• _EXERCISE DIRECTIONS_:
Pull every line of the entries that has the word "Social".

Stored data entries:
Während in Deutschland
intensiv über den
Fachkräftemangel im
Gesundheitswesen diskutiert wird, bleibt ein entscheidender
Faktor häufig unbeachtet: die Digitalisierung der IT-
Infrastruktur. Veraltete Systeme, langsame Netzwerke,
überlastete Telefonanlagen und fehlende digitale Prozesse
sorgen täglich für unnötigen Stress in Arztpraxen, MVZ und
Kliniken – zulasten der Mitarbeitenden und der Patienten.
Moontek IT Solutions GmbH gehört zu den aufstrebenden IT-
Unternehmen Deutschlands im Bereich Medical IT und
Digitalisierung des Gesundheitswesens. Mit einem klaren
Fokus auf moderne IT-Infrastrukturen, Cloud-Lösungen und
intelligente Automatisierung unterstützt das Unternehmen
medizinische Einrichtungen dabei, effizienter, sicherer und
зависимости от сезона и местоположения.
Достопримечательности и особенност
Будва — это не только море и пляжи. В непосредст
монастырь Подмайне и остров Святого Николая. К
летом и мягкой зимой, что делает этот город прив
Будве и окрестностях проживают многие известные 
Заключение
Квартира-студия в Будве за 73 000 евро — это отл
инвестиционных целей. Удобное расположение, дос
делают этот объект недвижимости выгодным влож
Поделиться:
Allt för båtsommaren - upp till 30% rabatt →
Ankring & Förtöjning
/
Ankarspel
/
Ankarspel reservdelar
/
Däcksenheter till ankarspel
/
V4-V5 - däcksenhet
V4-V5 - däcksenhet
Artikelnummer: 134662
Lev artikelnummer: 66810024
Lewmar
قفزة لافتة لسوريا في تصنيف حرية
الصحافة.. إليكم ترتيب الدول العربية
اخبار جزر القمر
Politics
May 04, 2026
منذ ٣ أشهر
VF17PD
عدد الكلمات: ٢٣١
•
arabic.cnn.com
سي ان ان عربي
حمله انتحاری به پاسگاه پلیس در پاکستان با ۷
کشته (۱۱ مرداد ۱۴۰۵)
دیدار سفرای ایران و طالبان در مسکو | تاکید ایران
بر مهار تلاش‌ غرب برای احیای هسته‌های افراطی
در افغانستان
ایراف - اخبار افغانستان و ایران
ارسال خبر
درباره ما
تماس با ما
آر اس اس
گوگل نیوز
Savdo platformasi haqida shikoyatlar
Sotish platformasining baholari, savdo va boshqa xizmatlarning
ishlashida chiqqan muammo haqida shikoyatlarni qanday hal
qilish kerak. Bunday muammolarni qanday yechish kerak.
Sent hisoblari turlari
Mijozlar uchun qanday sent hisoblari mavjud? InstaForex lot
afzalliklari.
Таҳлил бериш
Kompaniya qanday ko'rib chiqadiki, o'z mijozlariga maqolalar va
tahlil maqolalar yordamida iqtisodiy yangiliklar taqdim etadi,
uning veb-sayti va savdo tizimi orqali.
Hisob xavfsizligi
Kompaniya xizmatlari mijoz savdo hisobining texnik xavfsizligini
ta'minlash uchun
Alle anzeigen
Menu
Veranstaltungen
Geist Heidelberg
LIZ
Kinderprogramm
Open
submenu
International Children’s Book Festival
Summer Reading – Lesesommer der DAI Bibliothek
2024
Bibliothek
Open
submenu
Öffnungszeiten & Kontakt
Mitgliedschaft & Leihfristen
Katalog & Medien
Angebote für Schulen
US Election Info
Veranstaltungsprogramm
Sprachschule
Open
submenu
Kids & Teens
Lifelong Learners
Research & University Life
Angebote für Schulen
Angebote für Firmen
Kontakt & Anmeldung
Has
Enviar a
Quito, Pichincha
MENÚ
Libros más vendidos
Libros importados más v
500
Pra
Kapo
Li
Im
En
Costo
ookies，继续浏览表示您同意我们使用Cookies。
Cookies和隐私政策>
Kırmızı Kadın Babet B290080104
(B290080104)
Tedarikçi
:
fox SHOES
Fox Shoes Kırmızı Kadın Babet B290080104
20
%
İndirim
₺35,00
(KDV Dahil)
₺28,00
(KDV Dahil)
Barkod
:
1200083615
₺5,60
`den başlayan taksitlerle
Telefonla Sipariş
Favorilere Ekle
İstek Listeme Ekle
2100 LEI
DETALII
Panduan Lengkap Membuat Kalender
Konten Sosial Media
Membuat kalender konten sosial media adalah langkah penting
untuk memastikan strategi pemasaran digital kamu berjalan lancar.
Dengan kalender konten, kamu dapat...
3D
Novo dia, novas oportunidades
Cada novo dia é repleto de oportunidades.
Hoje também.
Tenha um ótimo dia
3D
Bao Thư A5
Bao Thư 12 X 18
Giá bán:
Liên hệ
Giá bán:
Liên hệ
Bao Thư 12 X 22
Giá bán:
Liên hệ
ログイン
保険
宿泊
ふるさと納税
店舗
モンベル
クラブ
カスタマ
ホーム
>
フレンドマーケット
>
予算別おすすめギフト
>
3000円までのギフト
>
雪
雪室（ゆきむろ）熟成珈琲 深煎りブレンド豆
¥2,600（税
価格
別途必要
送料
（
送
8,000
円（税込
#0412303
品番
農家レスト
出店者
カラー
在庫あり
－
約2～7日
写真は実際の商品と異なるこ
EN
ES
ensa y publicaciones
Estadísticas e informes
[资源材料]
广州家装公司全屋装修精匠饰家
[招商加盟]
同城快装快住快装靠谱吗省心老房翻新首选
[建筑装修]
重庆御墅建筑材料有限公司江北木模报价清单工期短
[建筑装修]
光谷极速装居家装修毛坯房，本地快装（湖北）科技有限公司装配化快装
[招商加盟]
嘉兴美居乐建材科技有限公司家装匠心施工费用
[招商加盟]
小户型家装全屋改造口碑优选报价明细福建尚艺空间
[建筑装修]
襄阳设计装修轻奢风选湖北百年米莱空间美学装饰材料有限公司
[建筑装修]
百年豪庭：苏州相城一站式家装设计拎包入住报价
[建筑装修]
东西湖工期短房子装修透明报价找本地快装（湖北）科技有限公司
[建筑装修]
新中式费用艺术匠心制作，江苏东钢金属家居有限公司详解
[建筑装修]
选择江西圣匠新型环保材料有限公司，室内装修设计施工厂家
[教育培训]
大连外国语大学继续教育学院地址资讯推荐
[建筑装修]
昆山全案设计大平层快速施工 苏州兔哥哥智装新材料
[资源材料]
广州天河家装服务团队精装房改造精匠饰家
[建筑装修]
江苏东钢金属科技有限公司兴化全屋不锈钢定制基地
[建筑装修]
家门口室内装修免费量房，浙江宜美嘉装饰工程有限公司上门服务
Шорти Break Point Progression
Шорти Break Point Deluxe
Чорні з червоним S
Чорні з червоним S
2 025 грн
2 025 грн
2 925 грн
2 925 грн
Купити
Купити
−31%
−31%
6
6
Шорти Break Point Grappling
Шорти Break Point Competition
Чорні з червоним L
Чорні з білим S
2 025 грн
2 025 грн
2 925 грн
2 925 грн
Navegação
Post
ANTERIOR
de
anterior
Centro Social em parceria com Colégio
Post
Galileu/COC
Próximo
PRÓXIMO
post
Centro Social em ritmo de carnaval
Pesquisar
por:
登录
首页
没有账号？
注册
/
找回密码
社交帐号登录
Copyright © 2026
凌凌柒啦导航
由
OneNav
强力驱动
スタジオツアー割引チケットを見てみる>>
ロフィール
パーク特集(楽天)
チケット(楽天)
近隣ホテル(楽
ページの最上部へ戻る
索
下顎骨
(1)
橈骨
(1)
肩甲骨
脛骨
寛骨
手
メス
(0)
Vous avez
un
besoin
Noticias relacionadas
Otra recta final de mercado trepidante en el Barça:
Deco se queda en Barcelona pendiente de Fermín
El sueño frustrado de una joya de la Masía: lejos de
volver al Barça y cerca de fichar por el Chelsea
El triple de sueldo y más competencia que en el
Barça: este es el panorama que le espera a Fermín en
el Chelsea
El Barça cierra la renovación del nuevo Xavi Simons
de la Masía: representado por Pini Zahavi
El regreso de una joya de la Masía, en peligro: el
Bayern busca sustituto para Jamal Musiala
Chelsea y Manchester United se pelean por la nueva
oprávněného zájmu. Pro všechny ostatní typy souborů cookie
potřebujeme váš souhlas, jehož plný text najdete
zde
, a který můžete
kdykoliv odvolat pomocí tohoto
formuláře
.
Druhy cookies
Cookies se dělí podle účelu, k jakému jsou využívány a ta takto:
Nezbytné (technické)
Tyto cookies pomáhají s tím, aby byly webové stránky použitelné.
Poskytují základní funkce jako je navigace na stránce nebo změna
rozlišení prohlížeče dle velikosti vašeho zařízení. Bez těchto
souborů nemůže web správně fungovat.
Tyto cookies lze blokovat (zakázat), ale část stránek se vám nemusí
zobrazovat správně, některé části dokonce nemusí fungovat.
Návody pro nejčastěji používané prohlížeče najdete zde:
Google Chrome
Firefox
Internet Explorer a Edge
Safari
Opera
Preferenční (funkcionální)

• _WORKED SOLUTION_:
Centro Social em parceria com Colégio
Centro Social em ritmo de carnaval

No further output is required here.